:: Records shown

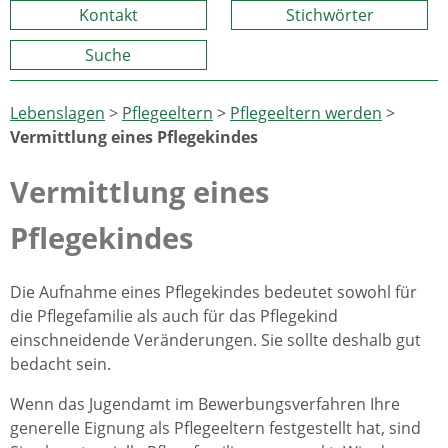
Kontakt
Stichwörter
Suche
Lebenslagen
>
Pflegeeltern
>
Pflegeeltern werden
>
Vermittlung eines Pflegekindes
Vermittlung eines
Pflegekindes
Die Aufnahme eines Pflegekindes bedeutet sowohl für
die Pflegefamilie als auch für das Pflegekind
einschneidende Veränderungen. Sie sollte deshalb gut
bedacht sein.
Wenn das Jugendamt im Bewerbungsverfahren Ihre
generelle Eignung als Pflegeeltern festgestellt hat, sind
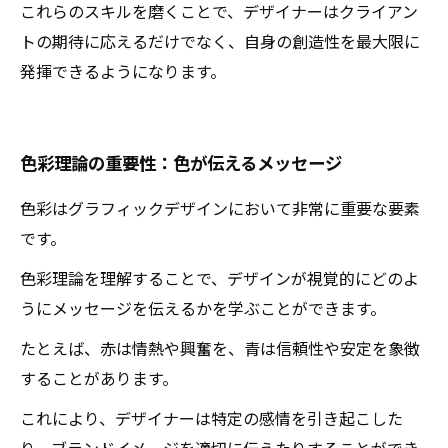
これらのスキルを磨くことで、デザイナーはクライアン
トの期待に応えるだけでなく、自身の創造性を最大限に
発揮できるようになります。
色彩理論の重要性：色が伝えるメッセージ
色彩はグラフィックデザインにおいて非常に重要な要素
です。
色彩理論を理解することで、デザインが視覚的にどのよ
うにメッセージを伝えるかを学ぶことができます。
たとえば、赤は情熱や興奮を、青は信頼性や安定を象徴
することがあります。
これにより、デザイナーは特定の感情を引き起こした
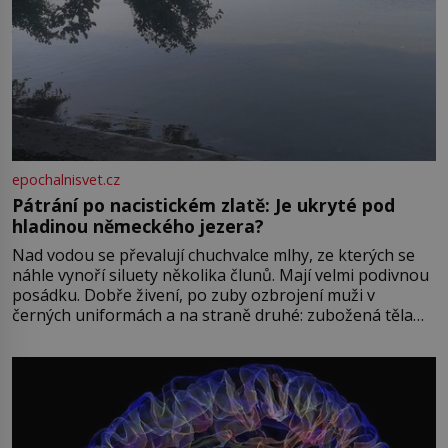
epochalnisvet.cz
Pátrání po nacistickém zlatě: Je ukryté pod
hladinou německého jezera?
Nad vodou se převalují chuchvalce mlhy, ze kterých se
náhle vynoří siluety několika člunů. Mají velmi podivnou
posádku. Dobře živení, po zuby ozbrojení muži v
černých uniformách a na straně druhé: zubožená těla
oblečená v chatrných vězeňských hadrech. Co tato
přízračná scéna znamená? Je jaro roku 1945, druhá
světová válka se chýlí ke konci. Jezero Stolpsee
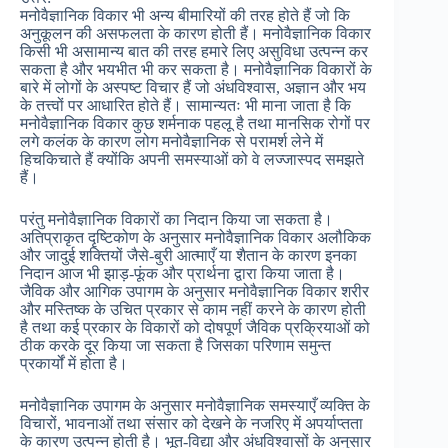
मनोवैज्ञानिक विकार भी अन्य बीमारियों की तरह होते हैं जो कि
अनुकूलन की असफलता के कारण होती हैं। मनोवैज्ञानिक विकार
किसी भी असामान्य बात की तरह हमारे लिए असुविधा उत्पन्न कर
सकता है और भयभीत भी कर सकता है। मनोवैज्ञानिक विकारों के
बारे में लोगों के अस्पष्ट विचार हैं जो अंधविश्वास, अज्ञान और भय
के तत्त्वों पर आधारित होते हैं। सामान्यतः भी माना जाता है कि
मनोवैज्ञानिक विकार कुछ शर्मनाक पहलू है तथा मानसिक रोगों पर
लगे कलंक के कारण लोग मनोवैज्ञानिक से परामर्श लेने में
हिचकिचाते हैं क्योंकि अपनी समस्याओं को वे लज्जास्पद समझते
हैं।
परंतु मनोवैज्ञानिक विकारों का निदान किया जा सकता है।
अतिप्राकृत दृष्टिकोण के अनुसार मनोवैज्ञानिक विकार अलौकिक
और जादुई शक्तियों जैसे-बुरी आत्माएँ या शैतान के कारण इनका
निदान आज भी झाड़-फूंक और प्रार्थना द्वारा किया जाता है।
जैविक और आगिक उपागम के अनुसार मनोवैज्ञानिक विकार शरीर
और मस्तिष्क के उचित प्रकार से काम नहीं करने के कारण होती
है तथा कई प्रकार के विकारों को दोषपूर्ण जैविक प्रक्रियाओं को
ठीक करके दूर किया जा सकता है जिसका परिणाम समुन्त
प्रकार्यों में होता है।
मनोवैज्ञानिक उपागम के अनुसार मनोवैज्ञानिक समस्याएँ व्यक्ति के
विचारों, भावनाओं तथा संसार को देखने के नजरिए में अपर्याप्तता
के कारण उत्पन्न होती है। भूत-विद्या और अंधविश्वासों के अनुसार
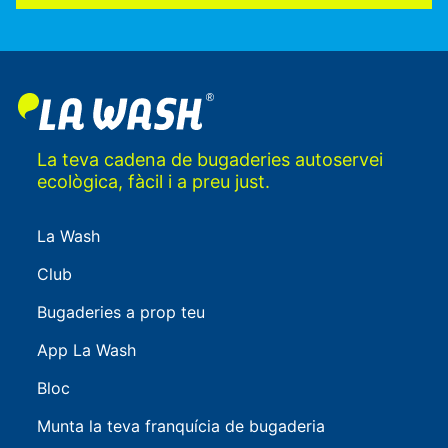
La teva cadena de bugaderies autoservei
ecològica, fàcil i a preu just.
La Wash
Club
Bugaderies a prop teu
App La Wash
Bloc
Munta la teva franquícia de bugaderia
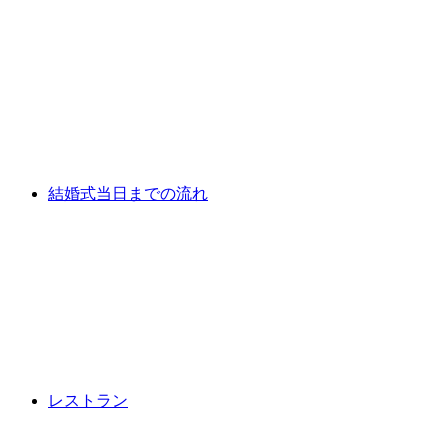
結婚式当日までの流れ
レストラン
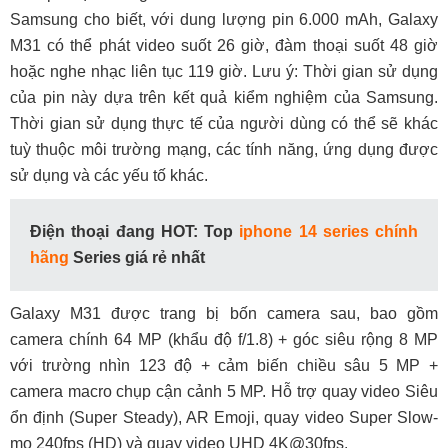
Samsung cho biết, với dung lượng pin 6.000 mAh, Galaxy
M31 có thể phát video suốt 26 giờ, đàm thoại suốt 48 giờ
hoặc nghe nhạc liên tục 119 giờ. Lưu ý: Thời gian sử dụng
của pin này dựa trên kết quả kiểm nghiệm của Samsung.
Thời gian sử dụng thực tế của người dùng có thể sẽ khác
tuỳ thuộc môi trường mạng, các tính năng, ứng dụng được
sử dụng và các yếu tố khác.
Điện thoại đang HOT: Top
iphone 14 series chính
hãng
Series giá rẻ nhất
Galaxy M31 được trang bị bốn camera sau, bao gồm
camera chính 64 MP (khẩu độ f/1.8) + góc siêu rộng 8 MP
với trường nhìn 123 độ + cảm biến chiều sâu 5 MP +
camera macro chụp cận cảnh 5 MP. Hỗ trợ quay video Siêu
ổn định (Super Steady), AR Emoji, quay video Super Slow-
mo 240fps (HD) và quay video UHD 4K@30fps.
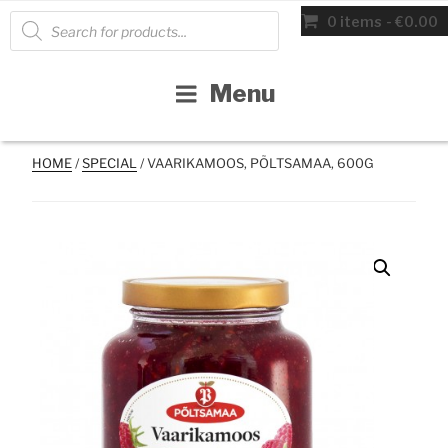
Skip
Products
0 items
€0.00
search
to
content
Menu
HOME
/
SPECIAL
/ VAARIKAMOOS, PÕLTSAMAA, 600G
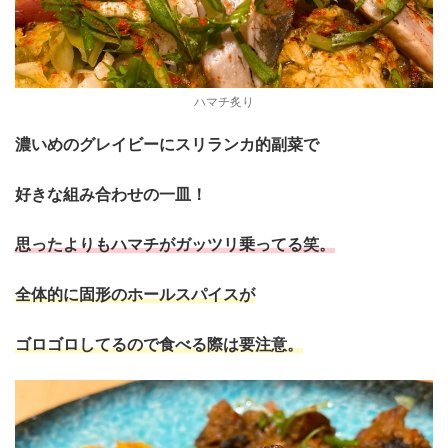
ハマチ炙り
濃いめのグレイビーにスリランカ的副菜で
好きな組み合わせの一皿！
思ったよりもハマチがガッツリ乗ってる笑。
全体的に固形のホールスパイスが
ゴロゴロしてるので食べる際は要注意。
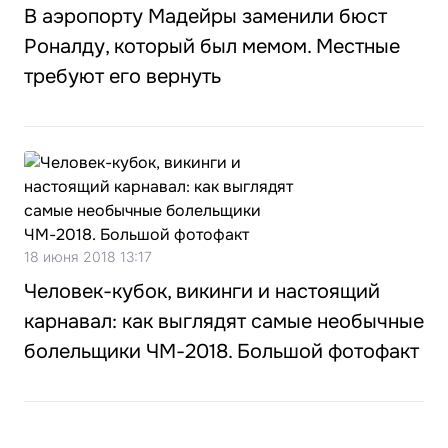
В аэропорту Мадейры заменили бюст
Роналду, который был мемом. Местные
требуют его вернуть
18 июня 2018 13:17
Человек-кубок, викинги и настоящий
карнавал: как выглядят самые необычные
болельщики ЧМ-2018. Большой фотофакт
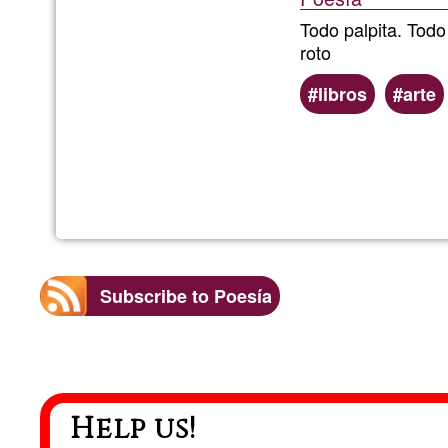
Todo palpita. Todo
roto
libros
arte
Subscribe to Poesía
Help us!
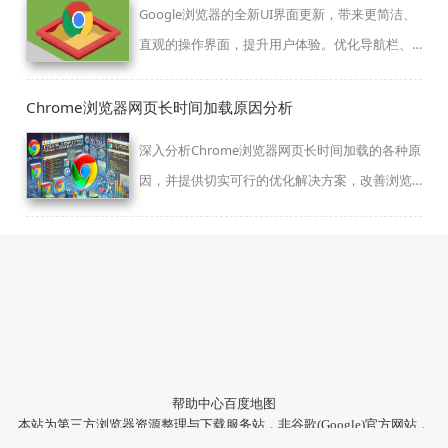
Google浏览器的全新UI界面更新，带来更简洁、
直观的操作界面，提升用户体验。优化导航栏、
设置菜单等部分，让浏览更加便捷。
Chrome浏览器网页长时间加载原因分析
深入分析Chrome浏览器网页长时间加载的各种原
因，并提供切实可行的优化解决方案，改善浏览
体验。
帮助中心
百度地图
本站为第三方浏览器资源整理与下载服务站，非谷歌(Google)官方网站，
与Google公司无任何隶属关系。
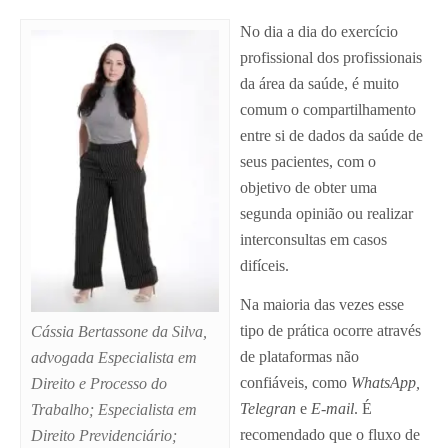
No dia a dia do exercício
profissional dos profissionais
da área da saúde, é muito
comum o compartilhamento
entre si de dados da saúde de
seus pacientes, com o
objetivo de obter uma
segunda opinião ou realizar
interconsultas em casos
difíceis.
Na maioria das vezes esse
tipo de prática ocorre através
Cássia Bertassone da Silva,
de plataformas não
advogada Especialista em
confiáveis, como
WhatsApp,
Direito e Processo do
Telegran
e
E-mail
. É
Trabalho; Especialista em
recomendado que o fluxo de
Direito Previdenciário;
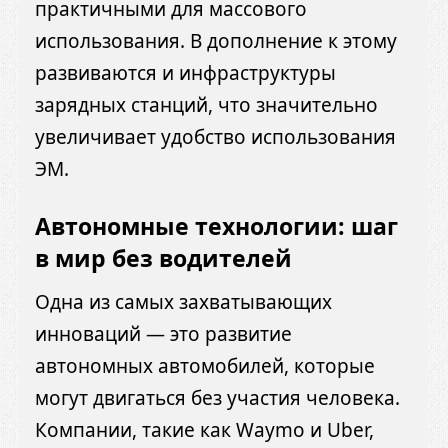
практичными для массового
использования. В дополнение к этому
развиваются и инфраструктуры
зарядных станций, что значительно
увеличивает удобство использования
ЭМ.
Автономные технологии: шаг
в мир без водителей
Одна из самых захватывающих
инноваций — это развитие
автономных автомобилей, которые
могут двигаться без участия человека.
Компании, такие как Waymo и Uber,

::::

Directions for this task: Generate a word-for-word copy of the preceding records, excluding all pictures.

Your response:
Kontakt
Stichwörter
Suche
Lebenslagen
>
Pflegeeltern
>
Pflegeeltern werden
>
Vermittlung eines Pflegekindes
Vermittlung eines
Pflegekindes
Die Aufnahme eines Pflegekindes bedeutet sowohl für
die Pflegefamilie als auch für das Pflegekind
einschneidende Veränderungen. Sie sollte deshalb gut
bedacht sein.
Wenn das Jugendamt im Bewerbungsverfahren Ihre
generelle Eignung als Pflegeeltern festgestellt hat, sind
これらのスキルを磨くことで、デザイナーはクライアン
トの期待に応えるだけでなく、自身の創造性を最大限に
発揮できるようになります。
色彩理論の重要性：色が伝えるメッセージ
色彩はグラフィックデザインにおいて非常に重要な要素
です。
色彩理論を理解することで、デザインが視覚的にどのよ
うにメッセージを伝えるかを学ぶことができます。
たとえば、赤は情熱や興奮を、青は信頼性や安定を象徴
することがあります。
これにより、デザイナーは特定の感情を引き起こした
epochalnisvet.cz
Pátrání po nacistickém zlatě: Je ukryté pod
hladinou německého jezera?
Nad vodou se převalují chuchvalce mlhy, ze kterých se
náhle vynoří siluety několika člunů. Mají velmi podivnou
posádku. Dobře živení, po zuby ozbrojení muži v
černých uniformách a na straně druhé: zubožená těla
oblečená v chatrných vězeňských hadrech. Co tato
přízračná scéna znamená? Je jaro roku 1945, druhá
světová válka se chýlí ke konci. Jezero Stolpsee
मनोवैज्ञानिक विकार भी अन्य बीमारियों की तरह होते हैं जो कि
अनुकूलन की असफलता के कारण होती हैं। मनोवैज्ञानिक विकार
किसी भी असामान्य बात की तरह हमारे लिए असुविधा उत्पन्न कर
सकता है और भयभीत भी कर सकता है। मनोवैज्ञानिक विकारों के
बारे में लोगों के अस्पष्ट विचार हैं जो अंधविश्वास, अज्ञान और भय
के तत्त्वों पर आधारित होते हैं। सामान्यतः भी माना जाता है कि
मनोवैज्ञानिक विकार कुछ शर्मनाक पहलू है तथा मानसिक रोगों पर
लगे कलंक के कारण लोग मनोवैज्ञानिक से परामर्श लेने में
हिचकिचाते हैं क्योंकि अपनी समस्याओं को वे लज्जास्पद समझते
हैं।
परंतु मनोवैज्ञानिक विकारों का निदान किया जा सकता है।
अतिप्राकृत दृष्टिकोण के अनुसार मनोवैज्ञानिक विकार अलौकिक
और जादुई शक्तियों जैसे-बुरी आत्माएँ या शैतान के कारण इनका
निदान आज भी झाड़-फूंक और प्रार्थना द्वारा किया जाता है।
जैविक और आगिक उपागम के अनुसार मनोवैज्ञानिक विकार शरीर
और मस्तिष्क के उचित प्रकार से काम नहीं करने के कारण होती
है तथा कई प्रकार के विकारों को दोषपूर्ण जैविक प्रक्रियाओं को
ठीक करके दूर किया जा सकता है जिसका परिणाम समुन्त
प्रकार्यों में होता है।
मनोवैज्ञानिक उपागम के अनुसार मनोवैज्ञानिक समस्याएँ व्यक्ति के
विचारों, भावनाओं तथा संसार को देखने के नजरिए में अपर्याप्तता
के कारण उत्पन्न होती है। भूत-विद्या और अंधविश्वासों के अनुसार
La teva cadena de bugaderies autoservei
ecològica, fàcil i a preu just.
La Wash
Club
Bugaderies a prop teu
App La Wash
Bloc
Munta la teva franquícia de bugaderia
結婚式当日までの流れ
レストラン
Samsung cho biết, với dung lượng pin 6.000 mAh, Galaxy
M31 có thể phát video suốt 26 giờ, đàm thoại suốt 48 giờ
hoặc nghe nhạc liên tục 119 giờ. Lưu ý: Thời gian sử dụng
của pin này dựa trên kết quả kiểm nghiệm của Samsung.
Thời gian sử dụng thực tế của người dùng có thể sẽ khác
tuỳ thuộc môi trường mạng, các tính năng, ứng dụng được
sử dụng và các yếu tố khác.
Điện thoại đang HOT: Top
iphone 14 series chính
hãng
Series giá rẻ nhất
Galaxy M31 được trang bị bốn camera sau, bao gồm
camera chính 64 MP (khẩu độ f/1.8) + góc siêu rộng 8 MP
với trường nhìn 123 độ + cảm biến chiều sâu 5 MP +
camera macro chụp cận cảnh 5 MP. Hỗ trợ quay video Siêu
ổn định (Super Steady), AR Emoji, quay video Super Slow-
mo 240fps (HD) và quay video UHD 4K@30fps.
Skip
Products
0 items
€0.00
search
to
content
Menu
HOME
/
SPECIAL
/ VAARIKAMOOS, PÕLTSAMAA, 600G
ハマチ炙り
濃いめのグレイビーにスリランカ的副菜で
好きな組み合わせの一皿！
思ったよりもハマチがガッツリ乗ってる笑。
全体的に固形のホールスパイスが
ゴロゴロしてるので食べる際は要注意。
В аэропорту Мадейры заменили бюст
Роналду, который был мемом. Местные
требуют его вернуть
18 июня 2018 13:17
Человек-кубок, викинги и настоящий
карнавал: как выглядят самые необычные
болельщики ЧМ-2018. Большой фотофакт
Todo palpita. Todo
roto
libros
arte
Subscribe to Poesía
Help us!
Google浏览器的全新UI界面更新，带来更简洁、
直观的操作界面，提升用户体验。优化导航栏、
设置菜单等部分，让浏览更加便捷。
Chrome浏览器网页长时间加载原因分析
深入分析Chrome浏览器网页长时间加载的各种原
因，并提供切实可行的优化解决方案，改善浏览
体验。
帮助中心
百度地图
本站为第三方浏览器资源整理与下载服务站，非谷歌(Google)官方网站，
与Google公司无任何隶属关系。
No dia a dia do exercício
profissional dos profissionais
da área da saúde, é muito
comum o compartilhamento
entre si de dados da saúde de
seus pacientes, com o
objetivo de obter uma
segunda opinião ou realizar
interconsultas em casos
difíceis.
Na maioria das vezes esse
tipo de prática ocorre através
Cássia Bertassone da Silva,
de plataformas não
advogada Especialista em
confiáveis, como
WhatsApp,
Direito e Processo do
Telegran
e
E-mail
. É
Trabalho; Especialista em
recomendado que o fluxo de
Direito Previdenciário;
практичными для массового
использования. В дополнение к этому
развиваются и инфраструктуры
зарядных станций, что значительно
увеличивает удобство использования
ЭМ.
Автономные технологии: шаг
в мир без водителей
Одна из самых захватывающих
инноваций — это развитие
автономных автомобилей, которые
могут двигаться без участия человека.
Компании, такие как Waymo и Uber,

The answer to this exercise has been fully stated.